Так что, танк или лошади?
– В танке, конечно, комфортнее, а с лошадьми веселее,– Сергей полез в карман и достал монету.– Орел – танк, решка – лошади,– швырнув монету вверх, он промахнулся, пытаясь ее поймать, и она упала в сугроб, пробив в нем щель.
– Вот блин, похоже, что ребром вниз зависла,– Сергей начал разгребать снег и, добравшись до монеты, сплюнул: – Точно. Что делать?
– Примем среднеарифметическое решение – я на танке, ты на лошади,– предложил Михаил.
– Да ну тебя. Бросаю еще раз,– Сергей опять подбросил монетку и на этот раз поймав, шлепнул ее на запястье левой руки,– Орел. Танк, значит. Свастику не забудь изобразить, я звезду и надпись "За Родину" стирать не стал.
– Лень что ли было?
– Некогда, к тебе спешил.
– Ну да, вдруг бы опоздал,– Михаил огляделся по сторонам. Они уже вышли из деревни, и она темнела черными стенами изб из завалов снежных, дымя в лунном свете десятками труб. Танк появился на околице, выкрашенный в серо-белесые пятна, с синюшными оттенками и на фоне снега выглядел призрачно. Добавив на башню крест, Михаил вскочил на гусеницу и полез в люк: – Чего хлеборезкой щелкаешь?– спросил он у Сергея.– Ныряй на место механика.

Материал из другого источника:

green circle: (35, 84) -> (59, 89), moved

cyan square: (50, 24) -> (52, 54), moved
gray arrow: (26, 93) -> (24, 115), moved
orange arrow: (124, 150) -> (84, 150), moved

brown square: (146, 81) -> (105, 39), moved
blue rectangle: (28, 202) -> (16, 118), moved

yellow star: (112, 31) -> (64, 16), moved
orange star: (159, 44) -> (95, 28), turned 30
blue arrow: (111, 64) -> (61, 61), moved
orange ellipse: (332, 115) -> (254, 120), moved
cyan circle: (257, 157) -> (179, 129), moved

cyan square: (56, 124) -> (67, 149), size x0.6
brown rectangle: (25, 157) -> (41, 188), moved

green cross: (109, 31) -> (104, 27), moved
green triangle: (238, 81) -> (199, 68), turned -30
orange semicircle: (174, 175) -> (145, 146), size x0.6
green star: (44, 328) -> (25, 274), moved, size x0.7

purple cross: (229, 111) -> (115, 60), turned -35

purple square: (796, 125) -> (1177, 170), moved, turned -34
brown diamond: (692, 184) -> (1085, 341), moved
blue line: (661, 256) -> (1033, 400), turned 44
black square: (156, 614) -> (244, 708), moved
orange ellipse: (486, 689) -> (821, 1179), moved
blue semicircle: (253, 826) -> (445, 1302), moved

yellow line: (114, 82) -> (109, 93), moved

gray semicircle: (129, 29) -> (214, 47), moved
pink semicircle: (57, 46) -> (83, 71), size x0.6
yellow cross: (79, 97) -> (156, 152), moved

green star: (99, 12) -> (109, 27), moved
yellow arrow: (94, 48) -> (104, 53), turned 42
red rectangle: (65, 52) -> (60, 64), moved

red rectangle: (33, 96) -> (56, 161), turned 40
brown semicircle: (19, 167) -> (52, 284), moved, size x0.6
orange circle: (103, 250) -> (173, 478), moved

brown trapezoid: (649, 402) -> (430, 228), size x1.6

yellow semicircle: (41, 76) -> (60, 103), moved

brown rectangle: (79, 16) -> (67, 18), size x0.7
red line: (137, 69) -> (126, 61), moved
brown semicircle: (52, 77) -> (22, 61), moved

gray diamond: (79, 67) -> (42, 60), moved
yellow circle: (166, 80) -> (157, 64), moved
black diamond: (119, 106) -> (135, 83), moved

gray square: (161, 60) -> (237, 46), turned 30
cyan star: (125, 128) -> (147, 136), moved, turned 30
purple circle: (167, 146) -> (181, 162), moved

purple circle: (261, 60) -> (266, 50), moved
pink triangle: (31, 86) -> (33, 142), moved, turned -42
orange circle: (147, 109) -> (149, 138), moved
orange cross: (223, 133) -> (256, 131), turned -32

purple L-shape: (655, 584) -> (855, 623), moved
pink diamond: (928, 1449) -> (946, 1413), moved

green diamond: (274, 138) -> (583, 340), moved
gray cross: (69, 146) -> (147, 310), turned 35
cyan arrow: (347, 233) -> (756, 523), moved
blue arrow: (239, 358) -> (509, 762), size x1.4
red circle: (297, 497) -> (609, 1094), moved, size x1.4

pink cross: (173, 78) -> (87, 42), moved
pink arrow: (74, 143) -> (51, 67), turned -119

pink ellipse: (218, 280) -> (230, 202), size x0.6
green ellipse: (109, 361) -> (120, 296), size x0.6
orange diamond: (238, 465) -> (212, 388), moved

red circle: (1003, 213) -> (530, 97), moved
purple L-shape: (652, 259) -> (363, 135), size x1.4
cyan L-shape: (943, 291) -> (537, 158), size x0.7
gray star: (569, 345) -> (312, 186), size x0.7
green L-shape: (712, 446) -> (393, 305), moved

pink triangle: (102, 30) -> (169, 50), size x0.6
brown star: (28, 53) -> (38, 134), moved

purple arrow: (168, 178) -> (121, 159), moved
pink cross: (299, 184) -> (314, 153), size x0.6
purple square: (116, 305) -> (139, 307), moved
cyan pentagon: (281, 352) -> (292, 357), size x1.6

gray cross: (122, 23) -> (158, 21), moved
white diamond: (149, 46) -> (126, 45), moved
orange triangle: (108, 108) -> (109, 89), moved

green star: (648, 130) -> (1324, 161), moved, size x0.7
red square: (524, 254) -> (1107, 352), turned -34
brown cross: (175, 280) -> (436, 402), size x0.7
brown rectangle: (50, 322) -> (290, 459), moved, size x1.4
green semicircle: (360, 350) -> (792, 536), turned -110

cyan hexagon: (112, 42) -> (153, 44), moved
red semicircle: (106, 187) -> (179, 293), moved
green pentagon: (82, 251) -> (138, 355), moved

– Я не щелкаю, я думаю. Может, все же лучше Верку с Леркой было вызвать? Они, в отличие от этого монстра, сами знают куда скакать. А этим рулить нужно. А?
– Б. Проехали. Жребий брошен, как Гай Юлий Цезарь любил говаривать,– откликнулся Михаил сверху.
– Нашел, кого вспомнить, в рот ему компот,– пробурчал Сергей, ныряя в люк механика-водителя.
Час спустя танк уже скрежетал гусеницами в сторону Рузы, прижимая к обочинам редкий в ночное время автотранспорт. Гремел фронт на востоке совсем близко, глухо ворочаясь в морозном воздухе, звуки падали на пределе слуха пока, доносясь отголосками ночных бомбежек и минометных обстрелов, по заранее пристрелянным площадям.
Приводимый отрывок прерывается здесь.